Classroom management is one of the biggest concerns for teachers around the globe. How can teachers manage a class with so many different learning styles? Well, the main concern for teachers is how to differentiate in a class with students who cannot be sitting or those who cannot stop talking. In spite of old teaching practices, nowadays we need students who are capable of learning by moving around. We need students who can talk, even when talking means to explain to other students or to present the lesson to peers. The challenge is that with some subjects is more difficult to plan activities like this. However, there are several strategies that we can start implementing in order to make our classes more likable.

According to the institute4learning, if you’re teaching or learning about the law of supply and demand in economics, you might read about it (linguistic), study mathematical formulas that express it (logical-mathematical), examine a graphic chart that illustrates the principle (spatial), observe the law in the natural world (naturalist) or in the human world of commerce (interpersonal); examine the law in terms of your own body [e.g. when you supply your body with lots of food, the hunger demand goes down; when there’s very little supply, your stomach’s demand for food goes way up and you get hungry] (bodily-kinesthetic and intrapersonal); and/or write a song (or find an existing song) that demonstrates the law (perhaps Dylan’s “Too Much of Nothing?”).

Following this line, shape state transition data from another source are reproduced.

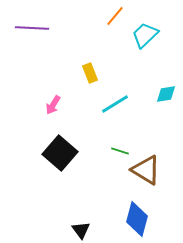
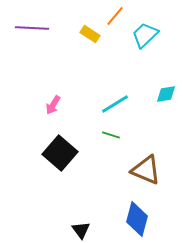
yellow rectangle: moved 39 px up; rotated 36 degrees counterclockwise
green line: moved 9 px left, 16 px up
brown triangle: rotated 8 degrees counterclockwise
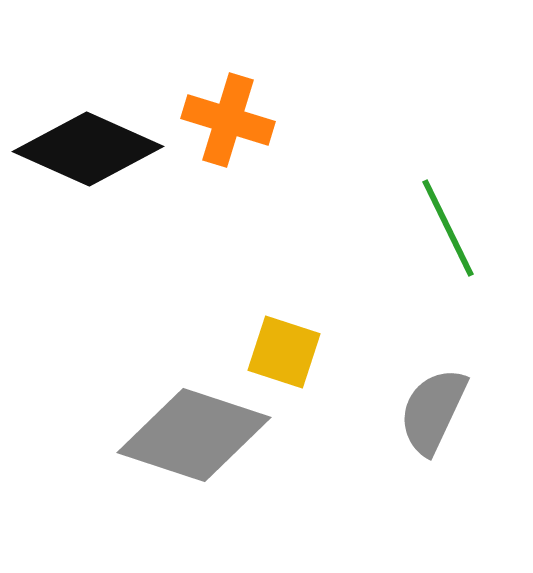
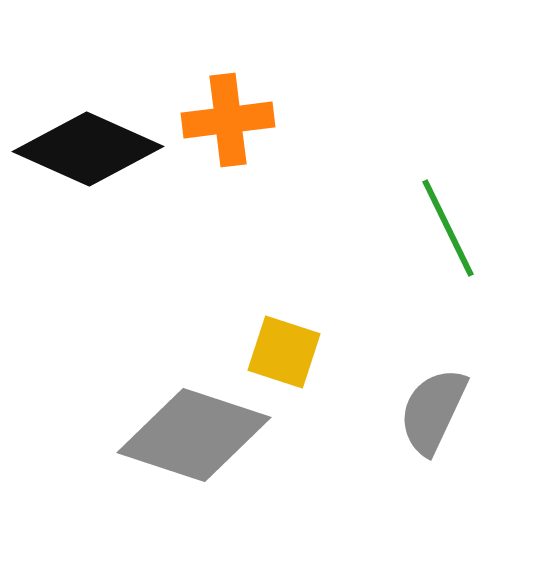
orange cross: rotated 24 degrees counterclockwise
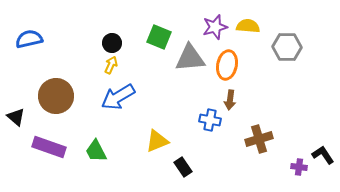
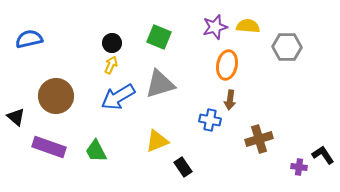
gray triangle: moved 30 px left, 26 px down; rotated 12 degrees counterclockwise
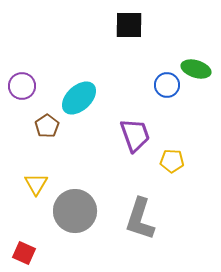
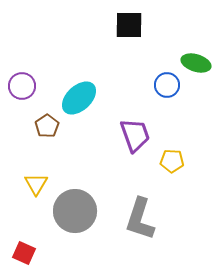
green ellipse: moved 6 px up
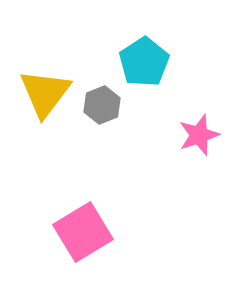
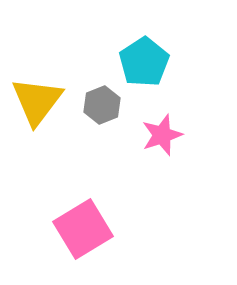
yellow triangle: moved 8 px left, 8 px down
pink star: moved 37 px left
pink square: moved 3 px up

Some tips for teachers to differentiate in a class with bodily-kinesthetic or interpersonal students:

  • When preparing the lesson, take into consideration the amount of time that students will be seating and plan some activities that would involve walking around. Some ideas could be to use Smart Boards and make students walk around comparing answers or collecting information. (All of this would depend on the subject and topic chosen to be taught). A resourceful tool is Kahoot or Quizlet. They are sites with educational platforms.
  • Allow students to walk around the classroom after a certain period of time. If block periods are more than 45-50 minutes, give them a break or allow them to stand up. There are several supplies that the Language and Learning center can provide you for students with these needs.
  • Give time for students to review the lesson and to be able to have discussions about it among peers. The more they can talk, the more they will learn.
  • It is important to create a code in order to get students to pay attention to the instructor. For example, raising your hand and waiting for the whole class to do the same while remaining quiet.